La nouvelle législation intègre un article réclamé par le Mouvement de libération du peuple du Soudan (SPLM, ex-rebelles sudistes) et supprimé par le Congrès national du président Omar el-Béchir lors du premier passage de la loi devant le Parlement. Cet article stipule que les Sud-Soudanais résidant en dehors du Sud semi-autonome et nés avant le 1er janvier 1956 (date de l’indépendance du Soudan) doivent voter dans le Sud. Les sudistes veulent pouvoir vérifier leur identité, craignant en outre d’éventuelles fraudes ou une manipulation de leur vote s’ils votent ailleurs que dans le Sud. Les Sud-Soudanais n’habitant pas au Sud mais nés après le 1er janvier 1956 pourront en revanche voter sur leur lieu de résidence, dans le Nord ou à l’étranger.

Il y a une semaine, le Parlement avait approuvé cette loi fixant les modalités du référendum qui doit décider d’une éventuelle sécession du Sud-Soudan. Mais le SPLM et les autres partis sudistes avaient protesté contre la suppression à la dernière minute de cet article sur lequel ils s’étaient pourtant mis d’accord avec le Congrès national. Selon ce dernier, l’article contrevenait à la Constitution intérimaire, qui prévoit la “liberté de mouvement” de tous les Soudanais. “L’amendement (de mardi) n’a été introduit que pour donner aux frères sud-soudanais plus d’élan pour qu’ils votent pour l’unité du Soudan lors du référendum”, a déclaré Ibrahim Ghandour, député et haut responsable du Congrès national. “C’est un nouveau jour pour l’établissement de la confiance. Le peuple du Sud mérite le droit au référendum et plus encore”, a pour sa part affirmé Yasser Arman, le président du groupe parlementaire du SPLM.

Aux termes de la nouvelle loi, l’indépendance du Sud-Soudan sera reconnue si le “oui” atteint 51%, avec une participation de 60%.
Le nord du Soudan, majoritairement musulman, et le sud, en grande partie chrétien et animiste, ont signé en 2005 l’Accord de paix global (CPA), qui a mis fin à une guerre civile de plus de 20 ans à l’origine de deux millions de morts. Le CPA prévoit d’organiser en 2011 deux référendums. L’un demandera si la région d’Abyei garde son statut spécial au sein du Nord ou si elle est intégrée au Sud. Au même moment, le Sud organisera un référendum distinct sur son indépendance. Beaucoup au Sud-Soudan espèrent un “oui” au vote sur l’indépendance et souhaitent ramener dans le giron sudiste la plus grande surface possible des terres pétrolifères d’Abyei. Le Nord, lui, ne veut pas perdre le contrôle de ces précieuses ressources.

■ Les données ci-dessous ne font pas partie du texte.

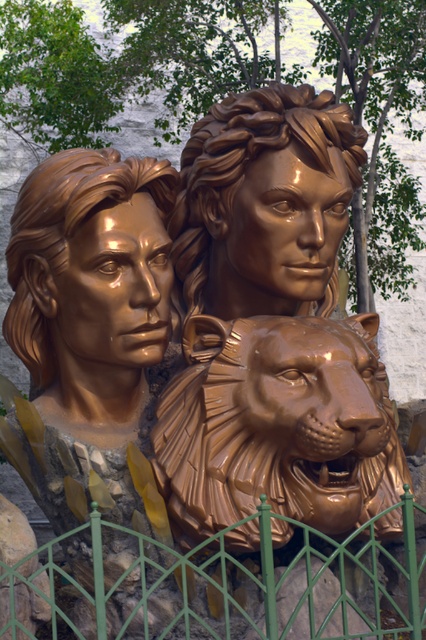 What do you see at coordinates (250, 161) in the screenshot? The width and height of the screenshot is (426, 640). I see `shiny bronze head at center` at bounding box center [250, 161].

Between point (334, 278) and point (261, 205), which one is positioned in front?

Positioned in front is point (261, 205).

Identify the location of shiny bronze head at center. The height and width of the screenshot is (640, 426). (250, 161).

Between point (249, 141) and point (121, 257), which one is positioned behind?

Point (249, 141)

You are a GUI agent. You are given a task and a screenshot of the screen. Output one action in this format:
    pyautogui.click(x=<x>, y=<y>)
    Task: Click on the shiny bronze head at center
    The image size is (426, 640).
    Given the screenshot: What is the action you would take?
    pyautogui.click(x=250, y=161)

Locate an element on the screen. The image size is (426, 640). shiny bronze head at center is located at coordinates (250, 161).

Image resolution: width=426 pixels, height=640 pixels. I want to click on shiny bronze head at center, so click(250, 161).

Who is lower down, green metal fence at lower center or shiny bronze head at center?

green metal fence at lower center is lower down.

Consider the image. Can you confirm if green metal fence at lower center is positioned to the right of shiny bronze head at center?

No, green metal fence at lower center is not to the right of shiny bronze head at center.

Who is more forward, (x=270, y=632) or (x=359, y=140)?

Positioned in front is point (x=270, y=632).

This screenshot has width=426, height=640. I want to click on green metal fence at lower center, so click(230, 586). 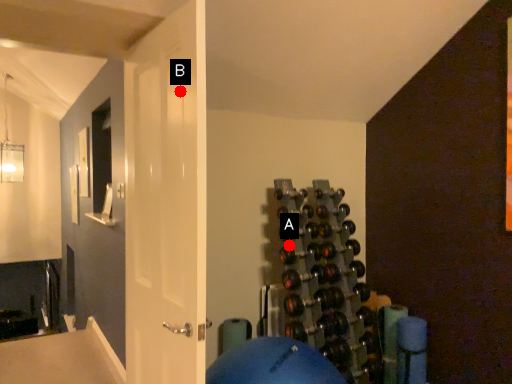 Question: Two points are circled on the image, labeled by A and B beside each circle. Which of the following is the closest to the observer?

Choices:
 (A) A is closer
 (B) B is closer

Answer: (B) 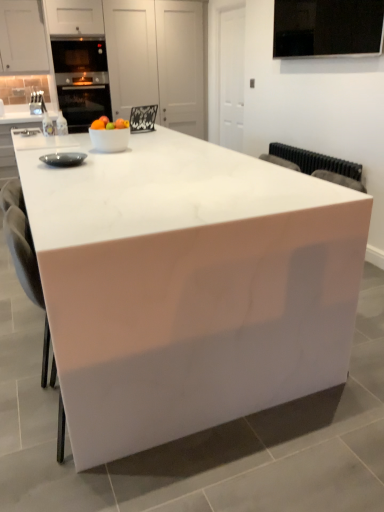 Question: Should I look upward or downward to see matte black bowl at left?

Choices:
 (A) down
 (B) up

Answer: (B)

Question: Could white glossy bowl at center be considered to be inside matte black bowl at left?

Choices:
 (A) yes
 (B) no

Answer: (B)

Question: From a real-world perspective, is matte black bowl at left physically below white glossy bowl at center?

Choices:
 (A) no
 (B) yes

Answer: (B)

Question: From a real-world perspective, is matte black bowl at left on top of white glossy bowl at center?

Choices:
 (A) no
 (B) yes

Answer: (A)

Question: Is matte black bowl at left smaller than white glossy bowl at center?

Choices:
 (A) yes
 (B) no

Answer: (A)

Question: Is matte black bowl at left far from white glossy bowl at center?

Choices:
 (A) yes
 (B) no

Answer: (B)

Question: Is matte black bowl at left shorter than white glossy bowl at center?

Choices:
 (A) yes
 (B) no

Answer: (A)

Question: Is white glossy bowl at center positioned in front of matte black bowl at left?

Choices:
 (A) no
 (B) yes

Answer: (A)

Question: Can you confirm if white glossy bowl at center is smaller than matte black bowl at left?

Choices:
 (A) no
 (B) yes

Answer: (A)

Question: Is white glossy bowl at center looking in the opposite direction of matte black bowl at left?

Choices:
 (A) yes
 (B) no

Answer: (B)

Question: Can you confirm if white glossy bowl at center is taller than matte black bowl at left?

Choices:
 (A) no
 (B) yes

Answer: (B)

Question: Can you confirm if white glossy bowl at center is bigger than matte black bowl at left?

Choices:
 (A) no
 (B) yes

Answer: (B)

Question: Is white glossy bowl at center wider than matte black bowl at left?

Choices:
 (A) yes
 (B) no

Answer: (A)

Question: Is white glossy table at center far away from white glossy bowl at center?

Choices:
 (A) no
 (B) yes

Answer: (A) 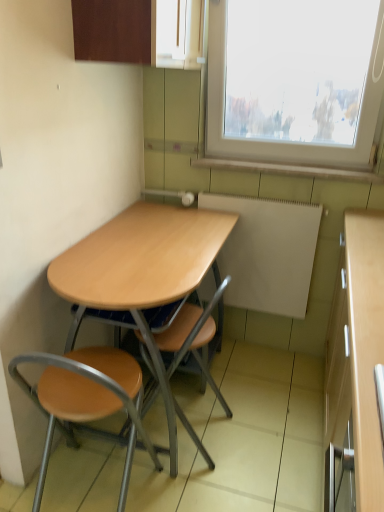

En vertu du CPA, le Congrès national détient 52% des sièges à l’Assemblée nationale, le SPLM 28%, les autres partis nordistes 14% et les petits partis sudistes 6%.

Ce référendum est l’un des points clefs de l’accord de paix global (CPA), signé en 2005. Le texte, négocié sous l’égide de la communauté internationale, a mis fin à un quart de siècle de guerre civile entre un Nord majoritairement arabe et musulman et un Sud africain à dominante animiste ou chrétienne. Les combats ont fait deux millions de morts, pour la plupart civils. Outre ce vote, le CPA prévoit, pendant une période de six ans, un gouvernement d’union nationale, un tracé précis de la frontière nord-sud, des élections générales et un partage des richesses pétrolières. Mais cinq ans plus tard, la paix est loin d’être gagnée. Les récentes tensions au Parlement n’en sont que le signe le plus évident. « Le problème est que le gouvernement nordiste fait tout pour enrayer le fonctionnement de l’accord », affirme même Monien Aljack, un militant des droits de l’Homme soudanais. La liste des ratés du CPA est longue. Le gouvernement d’union est demeuré purement formel. La frontière reste à définir, notamment autour des monts Nuba et des régions d’Abyei ou de Blue Nile, des zones contestées car riches en pétrole, en eau et en pâturages.

Les sudistes, déjà largement autonomes, semblent avoir entériné cet échec et se préparer à l’indépendance en 2011. Au printemps dernier, Salva Kiir, le président sud-soudanais, s’est même prononcé en faveur de la partition. La stratégie adoptée par Khartoum reste officiellement moins claire. Mais l’hostilité du NCP à un départ du Sud, où se trouvent les plus importantes réserves d’or noir du pays, n’est pas un secret.